OOS 30-4 - Transboundary fisheries management: The effects of decentralization, dispersal, and interstate competition

Friday, August 16, 2019: 9:00 AM
M107, Kentucky International Convention Center
James N. Sanchirico, Dept. Environmental Science and Policy, University of California-Davis, Davis, CA, Julie C. Blackwood, Mathematics and Statistics, Williams College, Williamstown, MA, Ben Fitzpatrick, Mathematics, Loyala Marymount University, Los Angeles, CA, David Kling, Oregon State University, Corvalis, OR, Suzanne Lenhart, Mathematics, University of Tennessee, Knoxville, TN, Michael G. Neubert, Marine Policy Center, Woods Hole Oceanographic Institution, Woods Hole, MA, Katriona Shea, Department of Biology, The Pennsylvania State University, University Park, PA and Charles Sims, Department of Economics & Howard H. Baker Jr. Center for Public Policy, University of Tennessee, Knoxville, Knoxville, TN
Background/Question/Methods

The authority to manage natural capital tends to fall within boundaries that are the result of political rather than ecological considerations.

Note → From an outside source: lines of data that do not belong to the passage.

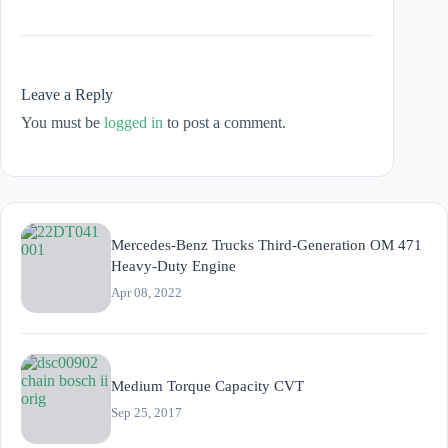
Leave a Reply
You must be
logged in
to post a comment.
Mercedes-Benz Trucks Third-Generation OM 471
Heavy-Duty Engine
Apr 08, 2022
Medium Torque Capacity CVT
Sep 25, 2017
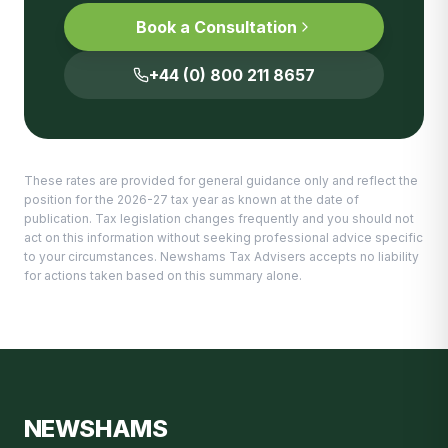
Book a Consultation
+44 (0) 800 211 8657
These rates are provided for general guidance only and reflect the
position for the 2026-27 tax year as known at the date of
publication. Tax legislation changes frequently and you should not
act on this information without seeking professional advice specific
to your circumstances. Newshams Tax Advisers accepts no liability
for actions taken based on this summary alone.
NEWSHAMS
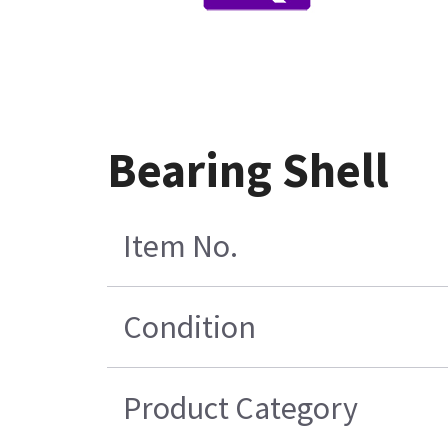
Bearing Shell
Item No.
Condition
Product Category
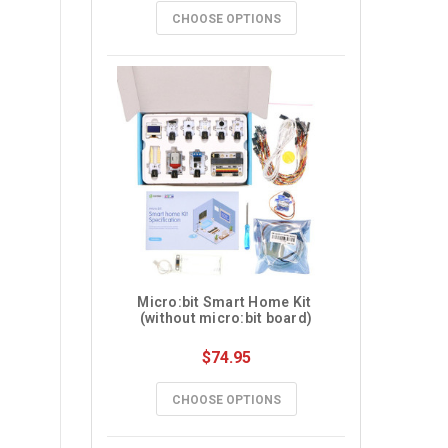
CHOOSE OPTIONS
Micro:bit Smart Home Kit 
(without micro:bit board)
$74.95
CHOOSE OPTIONS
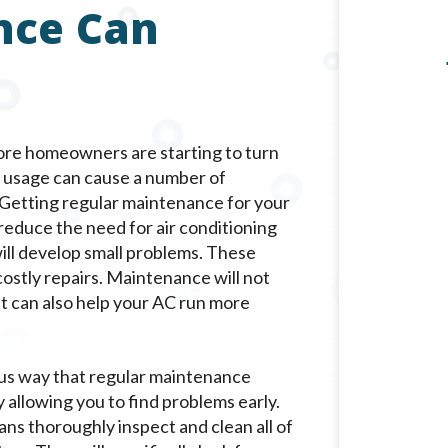
nce Can
 more homeowners are starting to turn
en usage can cause a number of
. Getting regular maintenance for your
 reduce the need for air conditioning
will develop small problems. These
 costly repairs. Maintenance will not
it can also help your AC run more
us way that regular maintenance
y allowing you to find problems early.
ans thoroughly inspect and clean all of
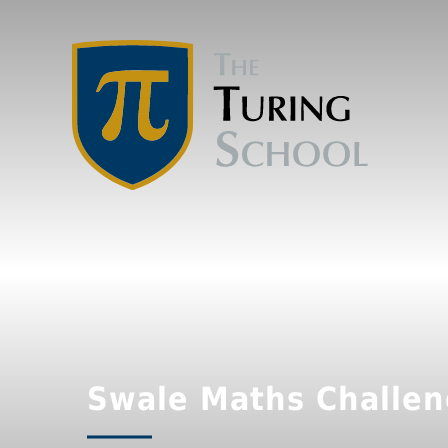
Swale Maths Challe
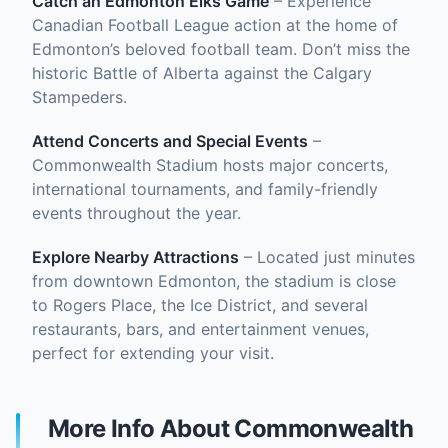
Catch an Edmonton Elks Game
– Experience
Canadian Football League action at the home of
Edmonton’s beloved football team. Don’t miss the
historic Battle of Alberta against the Calgary
Stampeders.
Attend Concerts and Special Events
–
Commonwealth Stadium hosts major concerts,
international tournaments, and family-friendly
events throughout the year.
Explore Nearby Attractions
– Located just minutes
from downtown Edmonton, the stadium is close
to Rogers Place, the Ice District, and several
restaurants, bars, and entertainment venues,
perfect for extending your visit.
More Info About Commonwealth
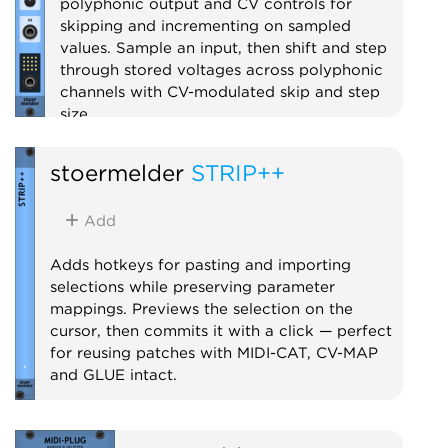
polyphonic output and CV controls for
skipping and incrementing on sampled
values. Sample an input, then shift and step
through stored voltages across polyphonic
channels with CV-modulated skip and step
size.
Utility
Sample and hold
Digital
stoermelder
STRIP++
Polyphonic
Add
Adds hotkeys for pasting and importing
selections while preserving parameter
mappings. Previews the selection on the
cursor, then commits it with a click — perfect
for reusing patches with MIDI-CAT, CV-MAP
and GLUE intact.
Utility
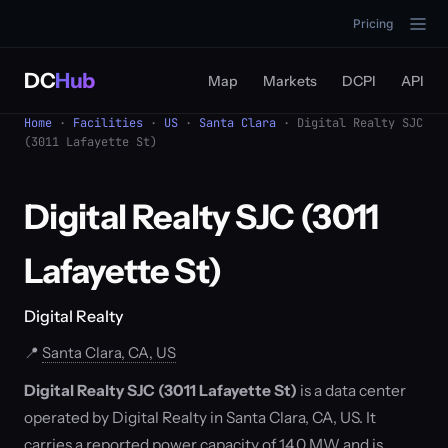
Pricing
DC
Hub
Map
Markets
DCPI
API
Home
·
Facilities
·
US
·
Santa Clara
· Digital Realty SJC
(3011 Lafayette St)
Digital Realty SJC (3011
Lafayette St)
Digital Realty
📍
Santa Clara, CA, US
Digital Realty SJC (3011 Lafayette St)
is a data center
operated by Digital Realty in Santa Clara, CA, US. It
carries a reported power capacity of 14.0 MW and is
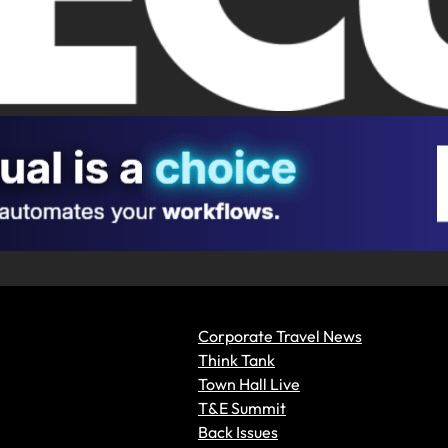
Corporate Travel News
Think Tank
Town Hall Live
T&E Summit
Back Issues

Renewable biological resources are one category of natural capital that is particularly prone to mismatches between the spatial distribution of the resource and management boundaries set by political processes. Correcting these mismatches is critical for sustainability. In countries with federal systems of government, semi-autonomous regions (e.g., states or provinces) exist under a central federal government. In these systems, the authority to manage the resource may be held centrally by the federal government, or it may be relegated to the states. The question, then, is what trade-offs arise when management authority is held by a centralized authority or is decentralized? To address this question we analyzed a bioeconomic model of a resource system in which the tension between centralized versus decentralized control is common: marine fisheries. The model assumes a single country's fishery spans two self-interested states and represents the share of the stock that falls under the authority of each. We compared management performance in terms of the economic value of extraction from and long-term abundance of the stock.

Results/Conclusions

In our models, we represented federal management as constrained to be spatially uniform either in fishing effort or in the imposition of a tax on effort. We modeled decentralized management as a dynamic game between two states who attempt to maximize their economic return from fishing over time by choosing effort levels in each period subject to the actions of the other state. The outcome is that states pursue a dynamic fishing policy that is a Nash equilibrium of the interstate game. Our analysis reveals that the degree of spatial heterogeneity in the biological parameters, and the nature of dispersal of fish between the two states, play critical roles in determining the relative performance of federal versus decentralized management. Broadly, our results show that uniform federal management is preferred when dispersal is bi-directional, and state management is preferred with source-sink dispersal, when the initial condition is a depleted stock. Environmental heterogeneity also favors a decentralized approach. The implications of federalism for the economic value and fairness of natural capital management are increasingly the focus of public policy debates. We argue that future analysis should adopt a dynamic perspective that accounts for resource growth and movement across space.